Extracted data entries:
· · ·
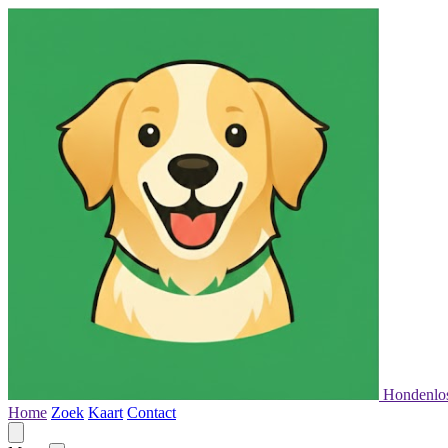
Hondenlo
Home
Zoek
Kaart
Contact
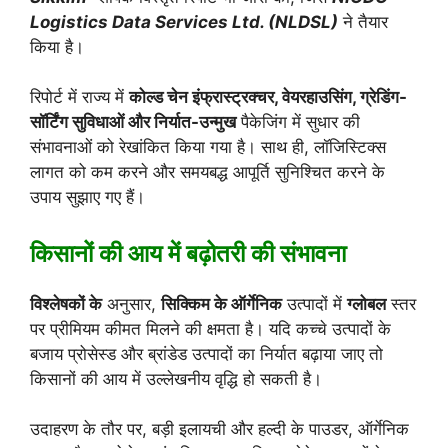
Logistics Data Services Ltd.
(NLDSL)
ने तैयार
किया है।
रिपोर्ट में राज्य में
कोल्ड चेन इंफ्रास्ट्रक्चर, वेयरहाउसिंग, ग्रेडिंग-
सॉर्टिंग सुविधाओं और निर्यात-उन्मुख
पैकेजिंग में सुधार की
संभावनाओं को रेखांकित किया गया है। साथ ही, लॉजिस्टिक्स
लागत को कम करने और समयबद्ध आपूर्ति सुनिश्चित करने के
उपाय सुझाए गए हैं।
किसानों की आय में बढ़ोतरी की संभावना
विश्लेषकों के
अनुसार,
सिक्किम के ऑर्गेनिक
उत्पादों में
ग्लोबल
स्तर
पर प्रीमियम कीमत मिलने की क्षमता है। यदि कच्चे उत्पादों के
बजाय प्रोसेस्ड और ब्रांडेड उत्पादों का निर्यात बढ़ाया जाए तो
किसानों की आय में उल्लेखनीय वृद्धि हो सकती है।
उदाहरण के तौर पर, बड़ी इलायची और हल्दी के पाउडर, ऑर्गेनिक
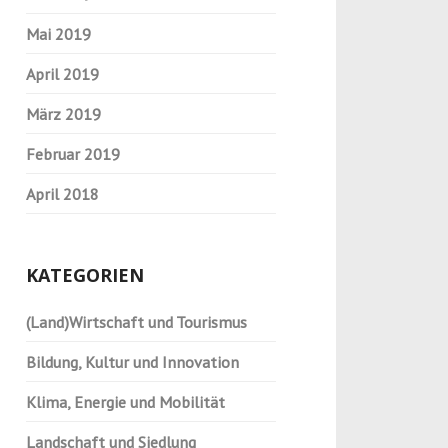
Mai 2019
April 2019
März 2019
Februar 2019
April 2018
KATEGORIEN
(Land)Wirtschaft und Tourismus
Bildung, Kultur und Innovation
Klima, Energie und Mobilität
Landschaft und Siedlung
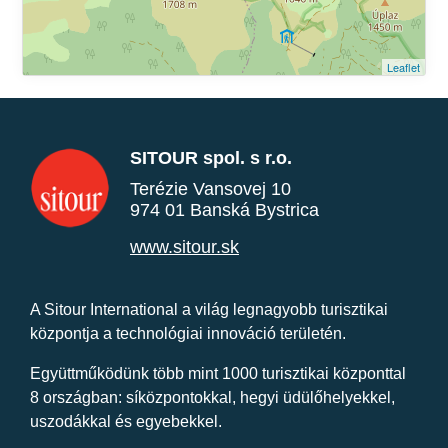
Leaflet
SITOUR spol. s r.o.
Terézie Vansovej 10
974 01 Banská Bystrica
www.sitour.sk
A Sitour International a világ legnagyobb turisztikai
központja a technológiai innováció területén.
Együttműködünk több mint 1000 turisztikai központtal
8 országban: síközpontokkal, hegyi üdülőhelyekkel,
uszodákkal és egyebekkel.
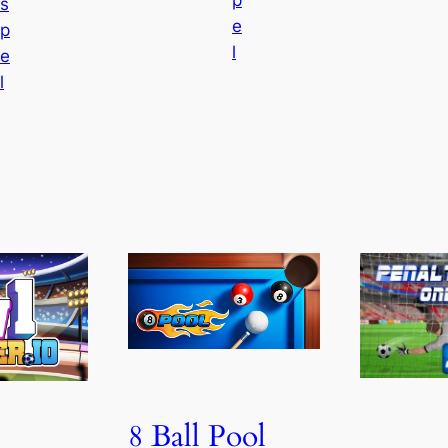
s
e
p
l
e
l
8 Ball Pool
· · ·
**Your task**
Repeat exactly the lines from the first line of the records above through the line containing "लागत को कम करने", both included. Leave out the pictures.

**Task answer**
Hondenlo
Home
Zoek
Kaart
Contact
Logistics Data Services Ltd.
(NLDSL)
ने तैयार
किया है।
रिपोर्ट में राज्य में
कोल्ड चेन इंफ्रास्ट्रक्चर, वेयरहाउसिंग, ग्रेडिंग-
सॉर्टिंग सुविधाओं और निर्यात-उन्मुख
पैकेजिंग में सुधार की
संभावनाओं को रेखांकित किया गया है। साथ ही, लॉजिस्टिक्स
लागत को कम करने और समयबद्ध आपूर्ति सुनिश्चित करने के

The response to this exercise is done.